(Extracted data entries)
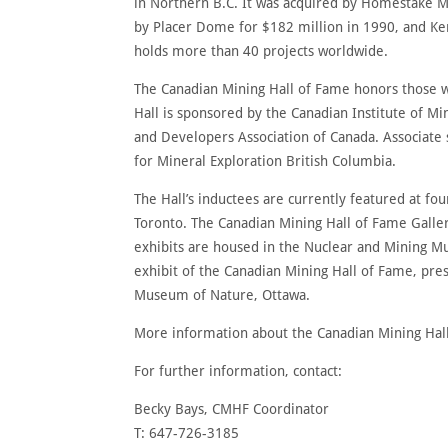
in Northern B.C. It was acquired by Homestake Mi
by Placer Dome for $182 million in 1990, and K
holds more than 40 projects worldwide.
The Canadian Mining Hall of Fame honors those w
Hall is sponsored by the Canadian Institute of 
and Developers Association of Canada. Associate 
for Mineral Exploration British Columbia.
The Hall’s inductees are currently featured at fou
Toronto. The Canadian Mining Hall of Fame Galle
exhibits are housed in the Nuclear and Mining M
exhibit of the Canadian Mining Hall of Fame, pre
Museum of Nature, Ottawa.
More information about the Canadian Mining Hall
For further information, contact:
Becky Bays, CMHF Coordinator
T: 647-726-3185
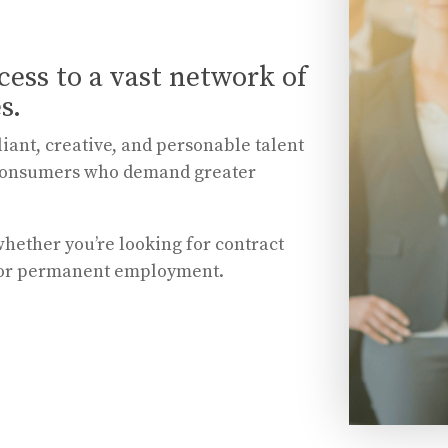
cess to a vast network of
s.
liant, creative, and personable talent
nd consumers who demand greater
whether you’re looking for contract
 or permanent employment.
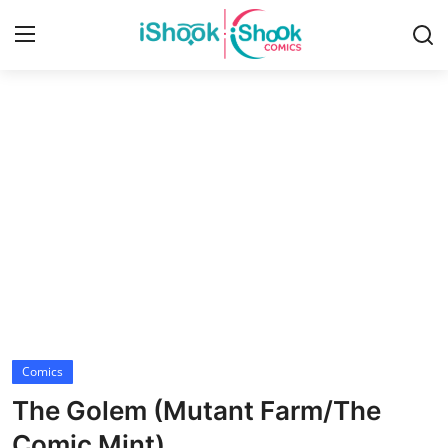
Login
Register
Home
Contact
iShook Comics Podcast
Articles
Comics
The Golem (Mutant Farm/The
Comic Mint)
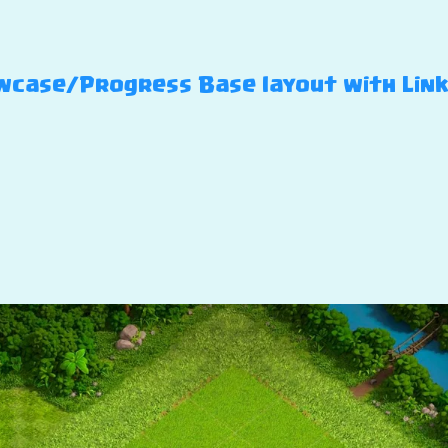
case/Progress Base layout with Link –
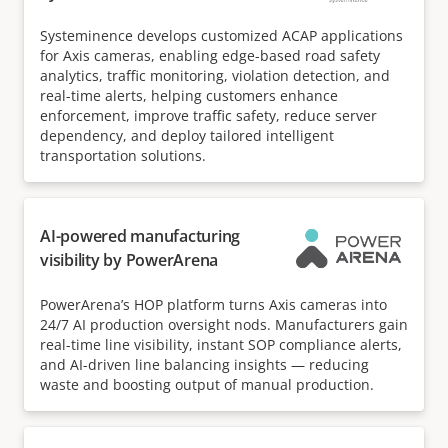
Systeminence develops customized ACAP applications
for Axis cameras, enabling edge-based road safety
analytics, traffic monitoring, violation detection, and
real-time alerts, helping customers enhance
enforcement, improve traffic safety, reduce server
dependency, and deploy tailored intelligent
transportation solutions.
AI-powered manufacturing
visibility by PowerArena
PowerArena’s HOP platform turns Axis cameras into
24/7 AI production oversight nods. Manufacturers gain
real-time line visibility, instant SOP compliance alerts,
and AI-driven line balancing insights — reducing
waste and boosting output of manual production.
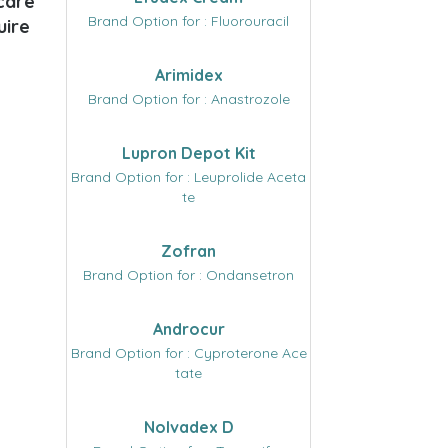
 care
Brand Option for : Fluorouracil
uire
Arimidex
Brand Option for : Anastrozole
Lupron Depot Kit
Brand Option for : Leuprolide Aceta
te
Zofran
Brand Option for : Ondansetron
Androcur
Brand Option for : Cyproterone Ace
tate
Nolvadex D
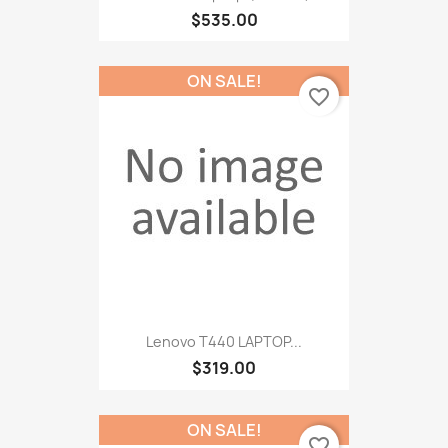
$535.00
ON SALE!
favorite_border
Lenovo T440 LAPTOP...
$319.00
ON SALE!
favorite_border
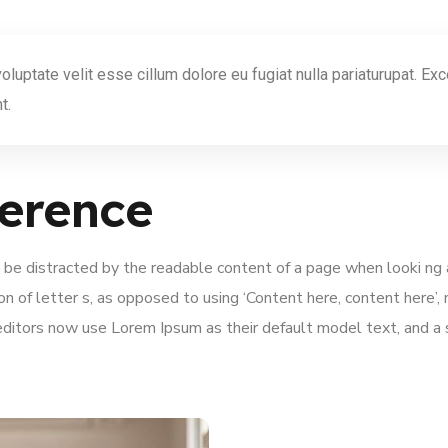
 voluptate velit esse cillum dolore eu fugiat nulla pariaturupat. E
t.
erence
ill be distracted by the readable content of a page when looki ng
ion of letter s, as opposed to using ‘Content here, content here’,
itors now use Lorem Ipsum as their default model text, and a se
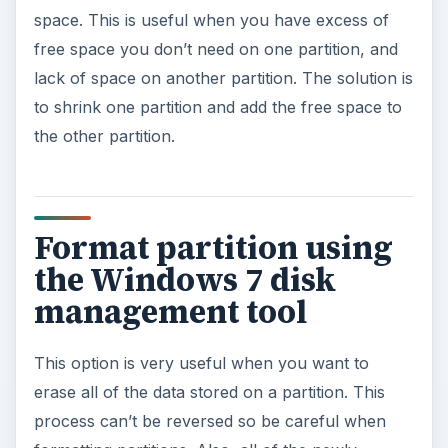
space. This is useful when you have excess of
free space you don’t need on one partition, and
lack of space on another partition. The solution is
to shrink one partition and add the free space to
the other partition.
Format partition using
the Windows 7 disk
management tool
This option is very useful when you want to
erase all of the data stored on a partition. This
process can’t be reversed so be careful when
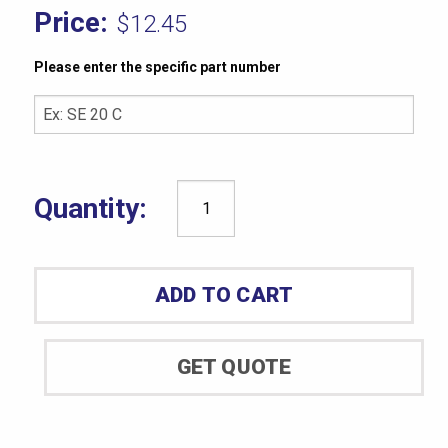
$
12.45
Please enter the specific part number
CAM035A
Brass
Mold
ADD TO CART
Tools
-
0.125"
GET QUOTE
90º
quantity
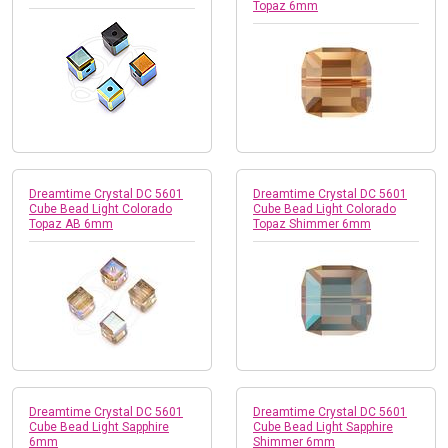
Topaz 6mm
Dreamtime Crystal DC 5601
Dreamtime Crystal DC 5601
Cube Bead Light Colorado
Cube Bead Light Colorado
Topaz AB 6mm
Topaz Shimmer 6mm
Dreamtime Crystal DC 5601
Dreamtime Crystal DC 5601
Cube Bead Light Sapphire
Cube Bead Light Sapphire
6mm
Shimmer 6mm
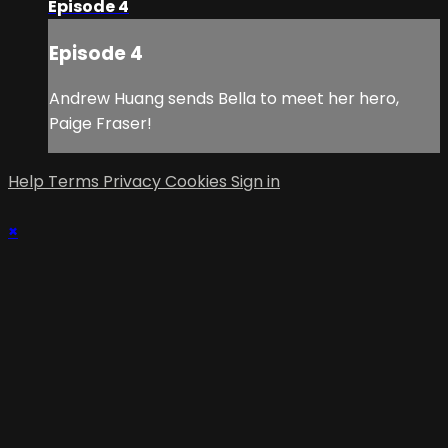
Episode 4
Episode 4
Andrew Huang sends Bella to meet her hero,
Paige Fraser!
Help
Terms
Privacy
Cookies
Sign in
×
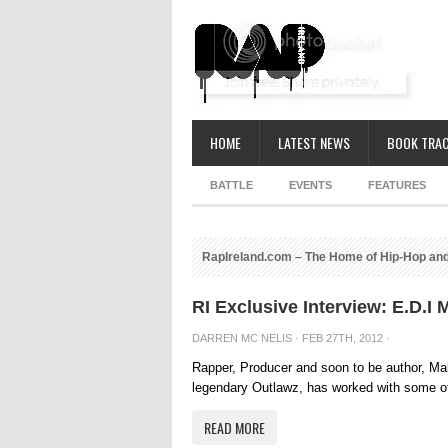
HOME
LATEST NEWS
BOOK TRAC
BATTLE
EVENTS
FEATURES
RapIreland.com – The Home of Hip-Hop and
RI Exclusive Interview: E.D.I
DARREN MC NELIS
· FEB 27TH, 2012 ·
Rapper, Producer and soon to be author, Mal
legendary Outlawz, has worked with some of 
READ MORE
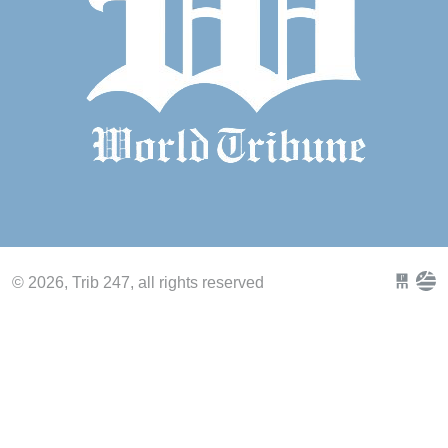
© 2026, Trib 247, all rights reserved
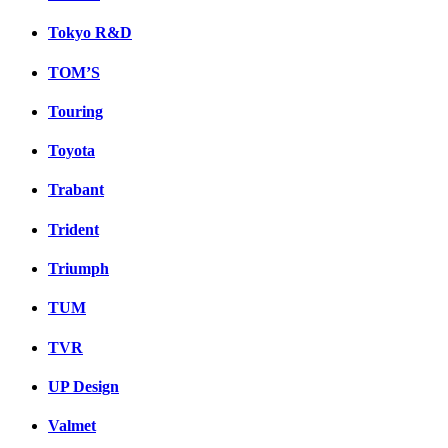
Tokyo R&D
TOM’S
Touring
Toyota
Trabant
Trident
Triumph
TUM
TVR
UP Design
Valmet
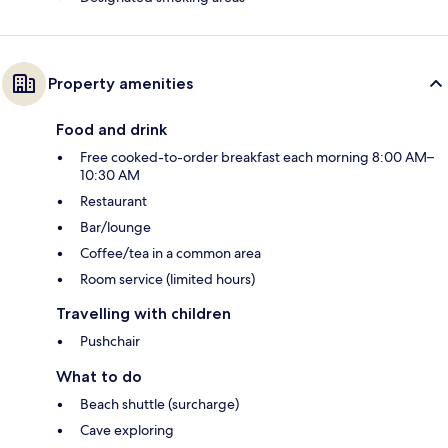
Property amenities
Food and drink
Free cooked-to-order breakfast each morning 8:00 AM–
10:30 AM
Restaurant
Bar/lounge
Coffee/tea in a common area
Room service (limited hours)
Travelling with children
Pushchair
What to do
Beach shuttle (surcharge)
Cave exploring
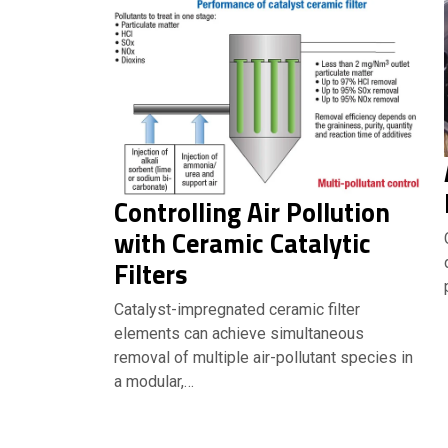
Controlling Air Pollution
with Ceramic Catalytic
Filters
Catalyst-impregnated ceramic filter
elements can achieve simultaneous
removal of multiple air-pollutant species in
a modular,…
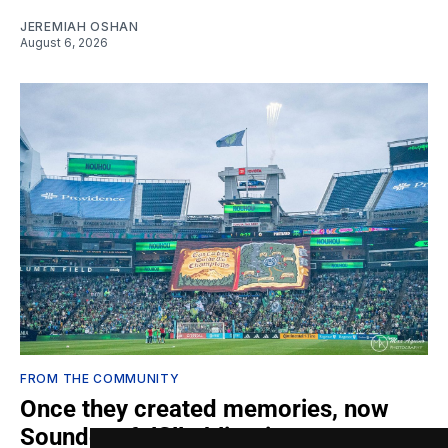
JEREMIAH OSHAN
August 6, 2026
FROM THE COMMUNITY
Once they created memories, now
Sounders fulfill obligations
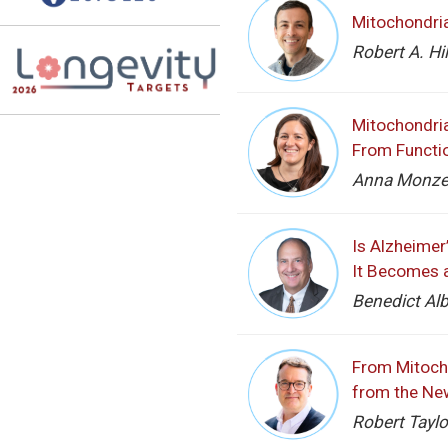
Mitochondria
Robert A. Hi
Mitochondria
From Functio
Anna Monzel,
Is Alzheimer
It Becomes 
Benedict Alb
From Mitocho
from the Ne
Robert Taylo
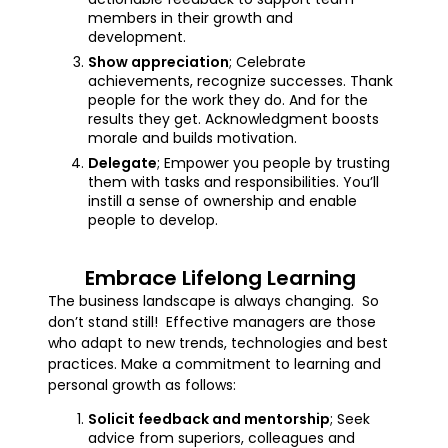
members in their growth and
development.
Show appreciation
; Celebrate
achievements, recognize successes. Thank
people for the work they do. And for the
results they get. Acknowledgment boosts
morale and builds motivation.
Delegate
; Empower you people by trusting
them with tasks and responsibilities. You’ll
instill a sense of ownership and enable
people to develop.
Embrace Lifelong Learning
The business landscape is always changing. So
don’t stand still! Effective managers are those
who adapt to new trends, technologies and best
practices. Make a commitment to learning and
personal growth as follows:
Solicit feedback and mentorship
; Seek
advice from superiors, colleagues and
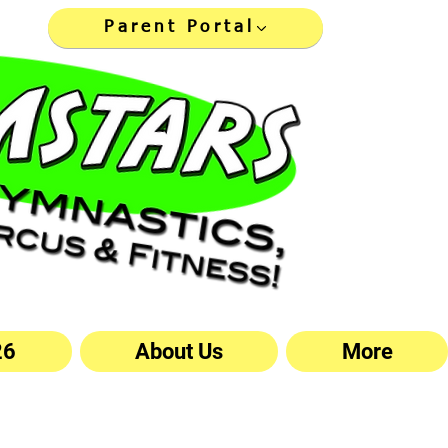
Parent Portal
26
About Us
More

Requirement: Every entry, word for word: repeat it, but skip the images.

Written response:
in Northern B.C. It was acquired by Homestake Mi
by Placer Dome for $182 million in 1990, and K
holds more than 40 projects worldwide.
The Canadian Mining Hall of Fame honors those w
Hall is sponsored by the Canadian Institute of 
and Developers Association of Canada. Associate 
for Mineral Exploration British Columbia.
The Hall’s inductees are currently featured at fou
Toronto. The Canadian Mining Hall of Fame Galle
exhibits are housed in the Nuclear and Mining M
exhibit of the Canadian Mining Hall of Fame, pre
Museum of Nature, Ottawa.
More information about the Canadian Mining Hall
For further information, contact:
Becky Bays, CMHF Coordinator
T: 647-726-3185
cess to a vast network of
s.
liant, creative, and personable talent
nd consumers who demand greater
whether you’re looking for contract
 or permanent employment.
Login
Register
Home
Contact
iShook Comics Podcast
Articles
Comics
The Golem (Mutant Farm/The
Comic Mint)
case/Progress Base layout with Link –
Systeminence develops customized ACAP applications
for Axis cameras, enabling edge-based road safety
analytics, traffic monitoring, violation detection, and
real-time alerts, helping customers enhance
enforcement, improve traffic safety, reduce server
dependency, and deploy tailored intelligent
transportation solutions.
AI-powered manufacturing
visibility by PowerArena
PowerArena’s HOP platform turns Axis cameras into
24/7 AI production oversight nods. Manufacturers gain
real-time line visibility, instant SOP compliance alerts,
and AI-driven line balancing insights — reducing
waste and boosting output of manual production.
 care
Brand Option for : Fluorouracil
uire
Arimidex
Brand Option for : Anastrozole
Lupron Depot Kit
Brand Option for : Leuprolide Aceta
te
Zofran
Brand Option for : Ondansetron
Androcur
Brand Option for : Cyproterone Ace
tate
Nolvadex D
$535.00
ON SALE!
favorite_border
Lenovo T440 LAPTOP...
$319.00
ON SALE!
favorite_border
 voluptate velit esse cillum dolore eu fugiat nulla pariaturupat. E
t.
erence
ill be distracted by the readable content of a page when looki ng
ion of letter s, as opposed to using ‘Content here, content here’,
itors now use Lorem Ipsum as their default model text, and a se
space. This is useful when you have excess of
free space you don’t need on one partition, and
lack of space on another partition. The solution is
to shrink one partition and add the free space to
the other partition.
Format partition using
the Windows 7 disk
management tool
This option is very useful when you want to
erase all of the data stored on a partition. This
process can’t be reversed so be careful when
$
12.45
Please enter the specific part number
CAM035A
Brass
Mold
ADD TO CART
Tools
-
0.125"
GET QUOTE
90º
quantity
Topaz 6mm
Dreamtime Crystal DC 5601
Dreamtime Crystal DC 5601
Cube Bead Light Colorado
Cube Bead Light Colorado
Topaz AB 6mm
Topaz Shimmer 6mm
Dreamtime Crystal DC 5601
Dreamtime Crystal DC 5601
Cube Bead Light Sapphire
Cube Bead Light Sapphire
6mm
Shimmer 6mm
Episode 4
Episode 4
Andrew Huang sends Bella to meet her hero,
Paige Fraser!
Help
Terms
Privacy
Cookies
Sign in
×
HOME
LATEST NEWS
BOOK TRAC
BATTLE
EVENTS
FEATURES
RapIreland.com – The Home of Hip-Hop and
RI Exclusive Interview: E.D.I
DARREN MC NELIS
· FEB 27TH, 2012 ·
Rapper, Producer and soon to be author, Mal
legendary Outlawz, has worked with some of 
READ MORE
© 2026, Trib 247, all rights reserved
Tokyo R&D
TOM’S
Touring
Toyota
Trabant
Trident
Triumph
TUM
TVR
UP Design
Valmet
Property amenities
Food and drink
Free cooked-to-order breakfast each morning 8:00 AM–
10:30 AM
Restaurant
Bar/lounge
Coffee/tea in a common area
Room service (limited hours)
Travelling with children
Pushchair
What to do
Beach shuttle (surcharge)
Cave exploring
Controlling Air Pollution
with Ceramic Catalytic
Filters
Catalyst-impregnated ceramic filter
elements can achieve simultaneous
removal of multiple air-pollutant species in
a modular,…
JEREMIAH OSHAN
August 6, 2026
FROM THE COMMUNITY
Once they created memories, now
Sounders fulfill obligations
Mitochondria
Robert A. Hi
Mitochondria
From Functio
Anna Monzel,
Is Alzheimer
It Becomes 
Benedict Alb
From Mitocho
from the Ne
Robert Taylo
members in their growth and
development.
Show appreciation
; Celebrate
achievements, recognize successes. Thank
people for the work they do. And for the
results they get. Acknowledgment boosts
morale and builds motivation.
Delegate
; Empower you people by trusting
them with tasks and responsibilities. You’ll
instill a sense of ownership and enable
people to develop.
Embrace Lifelong Learning
The business landscape is always changing. So
don’t stand still! Effective managers are those
who adapt to new trends, technologies and best
practices. Make a commitment to learning and
personal growth as follows:
Solicit feedback and mentorship
; Seek
advice from superiors, colleagues and
Parent Portal
26
About Us
More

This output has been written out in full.